As millions of young Americans continue to beg President Biden for more student loan forgiveness, the question arises: How did it get this bad?
Legislation was passed decades ago to allow even the most underprivileged Americans a chance at go to college and work their way into a middle class. Now young adults are granted tens of thousands of dollars to pursue college degrees that may or may not pay off in the long run and countless Americans just can’t pay the debt off.
In a recent discussion With Yahoo News, Josh Mitchell, author of The Debt Trap: How Student Loans Became a National Catastrophe, said, “If you just keep on issuing student debt in the same fashion, which is basically giving families a blank check, you’re just going to have more and more families end up in unrepayable debt over the years, and it doesn’t really solve the underlying issue.”
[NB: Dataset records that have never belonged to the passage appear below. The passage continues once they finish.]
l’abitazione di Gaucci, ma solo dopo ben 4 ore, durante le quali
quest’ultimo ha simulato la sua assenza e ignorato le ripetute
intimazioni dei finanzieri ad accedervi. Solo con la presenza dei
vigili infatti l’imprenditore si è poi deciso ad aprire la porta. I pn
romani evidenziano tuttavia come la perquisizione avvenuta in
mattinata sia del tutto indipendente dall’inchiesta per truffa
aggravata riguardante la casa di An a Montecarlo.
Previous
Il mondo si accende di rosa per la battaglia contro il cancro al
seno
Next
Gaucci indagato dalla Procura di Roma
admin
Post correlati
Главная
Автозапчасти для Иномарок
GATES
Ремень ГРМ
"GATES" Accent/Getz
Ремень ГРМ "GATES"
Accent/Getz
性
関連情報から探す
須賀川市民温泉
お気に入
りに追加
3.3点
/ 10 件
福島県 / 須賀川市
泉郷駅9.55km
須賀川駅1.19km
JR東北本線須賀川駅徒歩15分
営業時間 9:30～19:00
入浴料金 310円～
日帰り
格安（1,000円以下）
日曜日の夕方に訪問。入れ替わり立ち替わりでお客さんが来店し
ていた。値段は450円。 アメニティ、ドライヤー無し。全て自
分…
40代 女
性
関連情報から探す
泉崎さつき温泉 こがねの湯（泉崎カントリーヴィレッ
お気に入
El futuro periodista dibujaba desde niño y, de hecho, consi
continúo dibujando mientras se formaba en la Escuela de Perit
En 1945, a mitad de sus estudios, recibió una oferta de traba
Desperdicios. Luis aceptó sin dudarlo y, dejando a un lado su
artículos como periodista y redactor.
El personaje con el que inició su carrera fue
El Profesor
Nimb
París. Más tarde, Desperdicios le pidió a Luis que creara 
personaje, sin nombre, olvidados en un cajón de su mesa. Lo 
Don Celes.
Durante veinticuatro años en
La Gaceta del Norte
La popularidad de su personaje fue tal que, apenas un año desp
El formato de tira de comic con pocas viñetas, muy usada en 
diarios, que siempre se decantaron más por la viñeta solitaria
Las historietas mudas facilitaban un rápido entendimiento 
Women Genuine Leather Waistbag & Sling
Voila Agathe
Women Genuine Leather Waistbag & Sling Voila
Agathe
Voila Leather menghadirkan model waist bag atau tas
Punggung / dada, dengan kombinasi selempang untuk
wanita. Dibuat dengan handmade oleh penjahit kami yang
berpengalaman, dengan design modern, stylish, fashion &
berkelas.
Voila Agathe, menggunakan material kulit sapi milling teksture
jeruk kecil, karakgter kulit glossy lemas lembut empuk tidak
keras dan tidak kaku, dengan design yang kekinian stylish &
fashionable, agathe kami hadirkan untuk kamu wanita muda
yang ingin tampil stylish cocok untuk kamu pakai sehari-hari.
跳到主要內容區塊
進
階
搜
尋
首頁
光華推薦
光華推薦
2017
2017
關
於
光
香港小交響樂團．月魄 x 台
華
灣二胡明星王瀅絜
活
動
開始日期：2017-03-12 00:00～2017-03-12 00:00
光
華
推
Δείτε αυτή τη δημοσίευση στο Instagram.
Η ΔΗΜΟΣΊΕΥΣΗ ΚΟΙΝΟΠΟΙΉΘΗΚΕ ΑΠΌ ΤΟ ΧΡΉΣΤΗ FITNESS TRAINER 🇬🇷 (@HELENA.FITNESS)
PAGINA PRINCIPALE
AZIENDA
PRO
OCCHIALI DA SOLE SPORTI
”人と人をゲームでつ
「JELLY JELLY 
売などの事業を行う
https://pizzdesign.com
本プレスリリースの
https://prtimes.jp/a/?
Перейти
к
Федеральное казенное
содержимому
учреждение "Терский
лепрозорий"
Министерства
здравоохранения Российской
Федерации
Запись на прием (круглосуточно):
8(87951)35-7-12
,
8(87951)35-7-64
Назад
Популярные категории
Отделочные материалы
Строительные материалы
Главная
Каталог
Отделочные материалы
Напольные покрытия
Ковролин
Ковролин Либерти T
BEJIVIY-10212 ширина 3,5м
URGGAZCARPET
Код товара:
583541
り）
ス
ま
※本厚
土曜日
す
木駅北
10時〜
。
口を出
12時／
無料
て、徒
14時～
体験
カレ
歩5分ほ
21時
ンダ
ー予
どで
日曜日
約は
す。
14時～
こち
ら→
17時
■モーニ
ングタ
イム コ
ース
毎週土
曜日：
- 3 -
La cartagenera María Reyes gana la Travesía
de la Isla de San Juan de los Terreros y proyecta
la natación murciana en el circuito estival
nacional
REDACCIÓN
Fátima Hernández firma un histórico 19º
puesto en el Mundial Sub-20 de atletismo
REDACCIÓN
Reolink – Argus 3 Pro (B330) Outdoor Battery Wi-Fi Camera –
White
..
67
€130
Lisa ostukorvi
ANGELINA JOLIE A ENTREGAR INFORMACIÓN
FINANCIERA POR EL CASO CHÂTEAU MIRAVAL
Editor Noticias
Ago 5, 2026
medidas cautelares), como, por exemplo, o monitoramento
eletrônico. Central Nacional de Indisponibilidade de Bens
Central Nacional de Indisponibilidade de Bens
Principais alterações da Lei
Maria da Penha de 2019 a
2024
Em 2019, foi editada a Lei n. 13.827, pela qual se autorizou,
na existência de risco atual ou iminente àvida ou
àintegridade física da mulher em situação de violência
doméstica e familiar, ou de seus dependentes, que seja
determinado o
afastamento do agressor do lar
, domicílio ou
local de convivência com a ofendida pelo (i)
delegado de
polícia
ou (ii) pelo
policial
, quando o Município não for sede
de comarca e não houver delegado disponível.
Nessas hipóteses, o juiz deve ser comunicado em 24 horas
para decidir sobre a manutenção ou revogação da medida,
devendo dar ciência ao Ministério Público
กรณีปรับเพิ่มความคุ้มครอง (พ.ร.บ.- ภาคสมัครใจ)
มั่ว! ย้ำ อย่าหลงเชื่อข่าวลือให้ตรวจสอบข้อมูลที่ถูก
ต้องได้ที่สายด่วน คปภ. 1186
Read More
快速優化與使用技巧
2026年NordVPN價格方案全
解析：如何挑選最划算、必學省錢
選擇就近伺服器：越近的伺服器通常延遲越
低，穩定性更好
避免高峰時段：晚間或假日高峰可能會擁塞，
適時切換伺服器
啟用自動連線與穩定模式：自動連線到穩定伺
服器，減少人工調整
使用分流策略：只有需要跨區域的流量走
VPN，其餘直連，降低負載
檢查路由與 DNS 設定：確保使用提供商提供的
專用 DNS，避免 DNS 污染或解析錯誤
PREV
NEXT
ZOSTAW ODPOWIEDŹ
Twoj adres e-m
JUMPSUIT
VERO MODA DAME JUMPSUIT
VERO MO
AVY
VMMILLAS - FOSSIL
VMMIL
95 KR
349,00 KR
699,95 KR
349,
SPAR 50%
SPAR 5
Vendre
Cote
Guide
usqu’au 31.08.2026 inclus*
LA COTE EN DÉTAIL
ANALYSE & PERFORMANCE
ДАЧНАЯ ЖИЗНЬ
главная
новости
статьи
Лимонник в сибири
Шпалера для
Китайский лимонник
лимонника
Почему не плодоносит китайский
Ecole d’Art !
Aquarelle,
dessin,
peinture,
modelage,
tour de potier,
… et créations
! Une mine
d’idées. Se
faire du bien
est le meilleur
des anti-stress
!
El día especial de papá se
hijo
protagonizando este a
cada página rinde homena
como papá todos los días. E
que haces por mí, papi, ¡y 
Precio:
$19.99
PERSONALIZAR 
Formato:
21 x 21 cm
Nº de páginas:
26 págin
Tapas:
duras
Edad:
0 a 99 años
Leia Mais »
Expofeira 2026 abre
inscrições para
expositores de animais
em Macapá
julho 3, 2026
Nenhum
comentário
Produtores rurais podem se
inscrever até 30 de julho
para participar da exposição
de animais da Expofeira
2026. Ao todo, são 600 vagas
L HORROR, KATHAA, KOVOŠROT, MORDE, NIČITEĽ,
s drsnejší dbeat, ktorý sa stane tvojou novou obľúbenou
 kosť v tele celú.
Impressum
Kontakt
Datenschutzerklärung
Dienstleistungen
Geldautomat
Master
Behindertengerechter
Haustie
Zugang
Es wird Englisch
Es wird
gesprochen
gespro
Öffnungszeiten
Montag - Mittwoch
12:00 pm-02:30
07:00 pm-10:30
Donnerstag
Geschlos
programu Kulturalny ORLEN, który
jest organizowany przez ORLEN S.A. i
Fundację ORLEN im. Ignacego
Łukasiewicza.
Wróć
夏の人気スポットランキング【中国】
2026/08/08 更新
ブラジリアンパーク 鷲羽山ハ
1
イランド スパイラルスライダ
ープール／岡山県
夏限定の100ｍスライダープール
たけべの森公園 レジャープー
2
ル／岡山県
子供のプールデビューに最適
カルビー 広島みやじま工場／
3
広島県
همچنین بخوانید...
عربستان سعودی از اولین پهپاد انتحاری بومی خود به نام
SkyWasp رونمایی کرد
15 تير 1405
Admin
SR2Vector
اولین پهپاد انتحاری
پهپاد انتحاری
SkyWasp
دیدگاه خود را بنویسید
Mitchell added, “Congress was very reluctant to cut off anyone’s access to college. And it just became the path of least resistance to give people loans. It became very easy to ignore the fact that a lot of people were defaulting on their loans and a lot of people lied to themselves about the fact that people would repay this debt.“
Mitchell insisted that Congress “just applied rose-colored glasses to this program throughout the years and said: ‘Look, we need to give our constituents access to student loans,’ and individual lawmakers were resistant to reducing “access to this golden ticket to the middle class.”
Currently, $1.7 trillion is still needed to pay back in student loans nationally and that number is only growing.
Biden is being pressed by Democrats to use executive action and forgive massive amounts of debt.